Мать ест ее поедом, губит, и, чем взрослее девочка, тем сильнее она на нее давит.
Когда же все это кончится?
К счастью, двери мечты открыты для юной Элианы день и ночь напролет. Надо же иметь пристанище, где укрыться от того, что творится снаружи, плюс ко всему жизнь просто не может быть настолько тяжелой, ведь так? Для высокой-то девочки с волосами, словно у феи, и самыми красивыми на свете глазами, под которыми легли глубокие тени. До прошлого года она сама была феей, блуждала по волшебным дворцам, как это обычно бывает в книгах. А главное, был ведь Прекрасный принц! Ах, Прекрасный принц… Элиана так сильно его любила.
Все было, как на картине «Качели»[22]: ухватившись за веревки, он сидел на доске, она садилась рядышком, качели слегка раскачивались, затем он, отклоняясь назад, то поджимая, то выпрямляя ноги (обтянутые чулками синего шелка), раскачивал их все сильнее. Она восхищалась его силой, чувствовала его присутствие всем своим существом, голова у нее начинала кружиться, она хваталась за края кровати, чтобы не закричать от страха. Качели двигались все быстрее, Прекрасный принц уносил ее выше древесных куп, летал с нею по воздуху. Падают листья, ветки вокруг ломаются, веревки скрипят, они вдвоем мчатся по небу. И вот качели делают полный оборот, и они вдвоем падают, низвергаются в бездны.
Элиана, перепугавшись, обнимает Прекрасного принца, она целиком полагается на его могучую силу, кладет голову ему на плечо, закрывает глаза.

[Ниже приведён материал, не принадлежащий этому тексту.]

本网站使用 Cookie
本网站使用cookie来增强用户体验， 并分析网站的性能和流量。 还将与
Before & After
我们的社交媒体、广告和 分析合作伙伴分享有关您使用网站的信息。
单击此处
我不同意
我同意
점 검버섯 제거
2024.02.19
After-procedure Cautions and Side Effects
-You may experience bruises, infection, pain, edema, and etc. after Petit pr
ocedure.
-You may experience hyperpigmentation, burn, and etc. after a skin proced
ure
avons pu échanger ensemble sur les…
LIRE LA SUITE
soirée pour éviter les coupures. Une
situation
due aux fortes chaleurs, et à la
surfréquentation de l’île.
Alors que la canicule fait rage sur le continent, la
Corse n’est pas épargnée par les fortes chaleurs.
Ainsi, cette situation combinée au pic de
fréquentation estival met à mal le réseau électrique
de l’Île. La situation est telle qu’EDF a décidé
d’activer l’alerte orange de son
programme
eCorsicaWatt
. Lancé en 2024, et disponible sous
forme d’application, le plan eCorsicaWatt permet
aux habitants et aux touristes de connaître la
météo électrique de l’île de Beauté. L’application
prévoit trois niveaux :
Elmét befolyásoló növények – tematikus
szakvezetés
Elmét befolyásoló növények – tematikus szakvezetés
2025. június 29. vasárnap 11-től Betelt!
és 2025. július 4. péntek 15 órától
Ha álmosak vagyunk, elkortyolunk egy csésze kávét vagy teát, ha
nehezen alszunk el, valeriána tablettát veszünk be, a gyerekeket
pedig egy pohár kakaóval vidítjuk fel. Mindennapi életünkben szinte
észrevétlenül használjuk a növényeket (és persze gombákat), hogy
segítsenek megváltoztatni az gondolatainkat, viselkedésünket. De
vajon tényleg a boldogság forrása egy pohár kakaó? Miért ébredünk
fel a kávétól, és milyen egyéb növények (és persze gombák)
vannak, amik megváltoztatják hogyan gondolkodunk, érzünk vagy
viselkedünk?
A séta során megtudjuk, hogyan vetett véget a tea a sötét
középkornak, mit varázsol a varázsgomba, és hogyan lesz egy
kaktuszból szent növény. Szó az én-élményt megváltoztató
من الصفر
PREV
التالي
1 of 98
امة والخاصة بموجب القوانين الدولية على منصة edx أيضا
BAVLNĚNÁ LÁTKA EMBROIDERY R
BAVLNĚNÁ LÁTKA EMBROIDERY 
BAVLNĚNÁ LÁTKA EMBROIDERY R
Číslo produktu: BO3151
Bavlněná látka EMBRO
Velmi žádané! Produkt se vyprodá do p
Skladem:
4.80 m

Но кроме качелей была еще гондола возле Лидо с венецианским господином (все тем же Прекрасным принцем), простершимся у ног высокомерной красавицы догарессы. Элиана спускалась в гондолу, она не сердилась на прекрасную догарессу, она преклоняла колени перед Прекрасным принцем, шепча ему: «Я – смиренная твоя рабыня». Где-то она такое читала.

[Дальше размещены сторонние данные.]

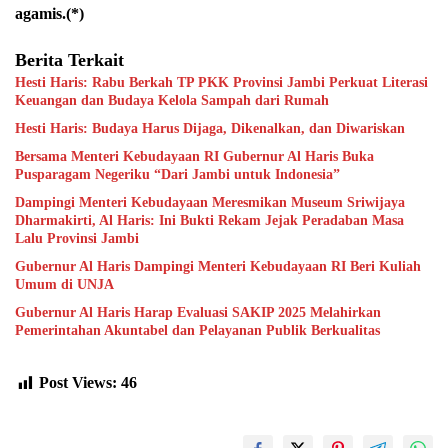
agamis.(*)
Berita Terkait
Hesti Haris: Rabu Berkah TP PKK Provinsi Jambi Perkuat Literasi
Keuangan dan Budaya Kelola Sampah dari Rumah
Hesti Haris: Budaya Harus Dijaga, Dikenalkan, dan Diwariskan
Bersama Menteri Kebudayaan RI Gubernur Al Haris Buka
Pusparagam Negeriku “Dari Jambi untuk Indonesia”
Dampingi Menteri Kebudayaan Meresmikan Museum Sriwijaya
Dharmakirti, Al Haris: Ini Bukti Rekam Jejak Peradaban Masa
Lalu Provinsi Jambi
Gubernur Al Haris Dampingi Menteri Kebudayaan RI Beri Kuliah
Umum di UNJA
Gubernur Al Haris Harap Evaluasi SAKIP 2025 Melahirkan
Pemerintahan Akuntabel dan Pelayanan Publik Berkualitas
Post Views:
46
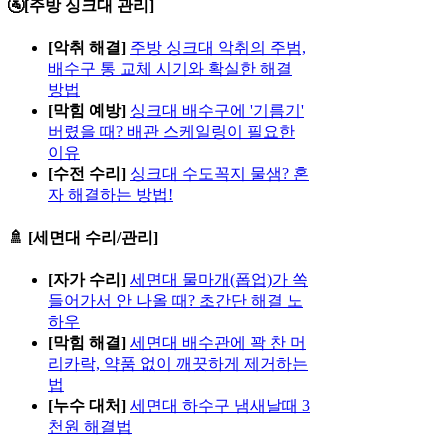
🚰[주방 싱크대 관리]
[악취 해결]
주방 싱크대 악취의 주범,
배수구 통 교체 시기와 확실한 해결
방법
[막힘 예방]
싱크대 배수구에 '기름기'
버렸을 때? 배관 스케일링이 필요한
이유
[수전 수리]
싱크대 수도꼭지 물샘? 혼
자 해결하는 방법!
🚿 [세면대 수리/관리]
[자가 수리]
세면대 물마개(폽업)가 쏙
들어가서 안 나올 때? 초간단 해결 노
하우
[막힘 해결]
세면대 배수관에 꽉 찬 머
리카락, 약품 없이 깨끗하게 제거하는
법
[누수 대처]
세면대 하수구 냄새날때 3
천원 해결법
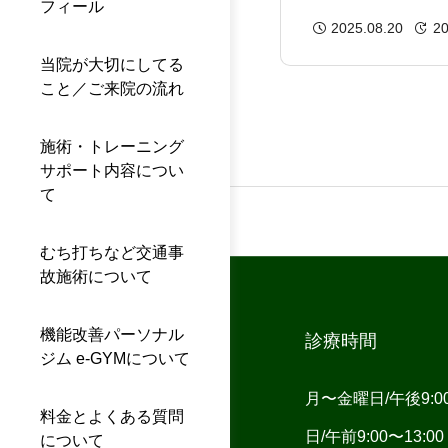
フィール
み・ケガ・不調
2025.08.20
20
当院が大切にしてる
こと／ご来院の流れ
施術・トレーニング
サポート内容につい
て
むち打ちなど交通事
故施術について
機能改善パーソナル
診療時間
ジム e-GYMについて
月〜金曜日/午後9:00〜
料金とよくある質問
日/午前9:00〜13
について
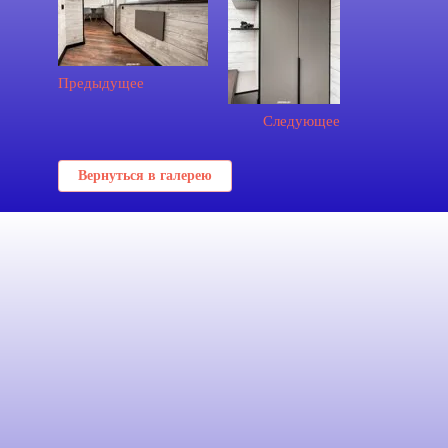
Предыдущее
Следующее
Вернуться в галерею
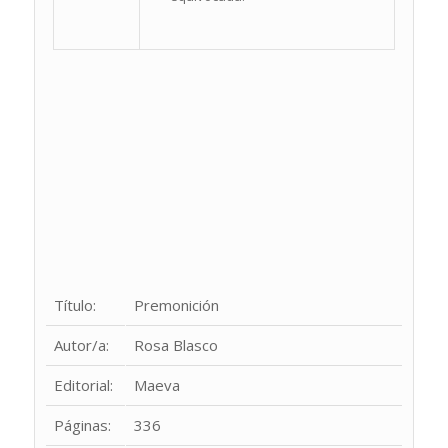
Título:
Premonición
Autor/a:
Rosa Blasco
Editorial:
Maeva
Páginas:
336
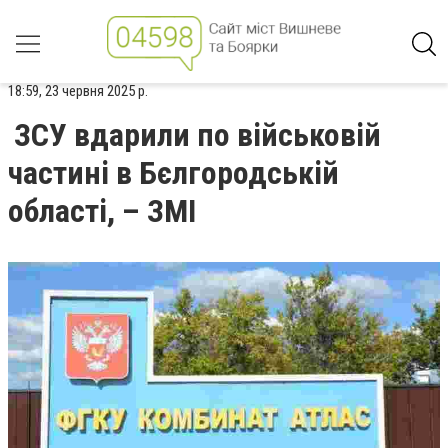
18:59, 23 червня 2025 р.
ЗСУ вдарили по військовій
частині в Бєлгородській
області, – ЗМІ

И был еще «Обнаженный мужчина» из Малого иллюстрированного Лярусса. Дела обстояли так: зная, что за нею не смотрят, предвкушая запретное удовольствие (разум говорил ей, что это дурно), она брала с отцовского стола словарь, наконец то имея возможность насытить изголодавшийся взгляд. В статье «Мужчина» имелась анатомическая схема на две страницы. На схеме изображались скелет, нервная система, оголенные мышцы; кроме того, там был нарисован обнаженный мужчина, настоящий атлет, опоясанный узкой шкурой с густою шерстью, вид спереди и вид сзади, в бойцовской позе, так что можно было рассмотреть напряженные мускулы живота, груди, плеч и бедер.
Элиана могла бесконечно глядеть на эти картинки, порою едва касаясь их своими губами.
Она с легкостью абстрагировалась от терминов и названий различных частей прекрасного тела, от слов «окципут», «абдомен», «эпигастрий». Она представляла себе живого человека, некоего персонажа, каким был, например, Прекрасный принц, выдумывала разные приключения, романы, в которых он был главным действующим лицом. Но выдумывать быстро надоедало, ей больше нравилось просто смотреть. И она часами разглядывала «Обнаженного мужчину», правда, детей редко оставляют надолго одних.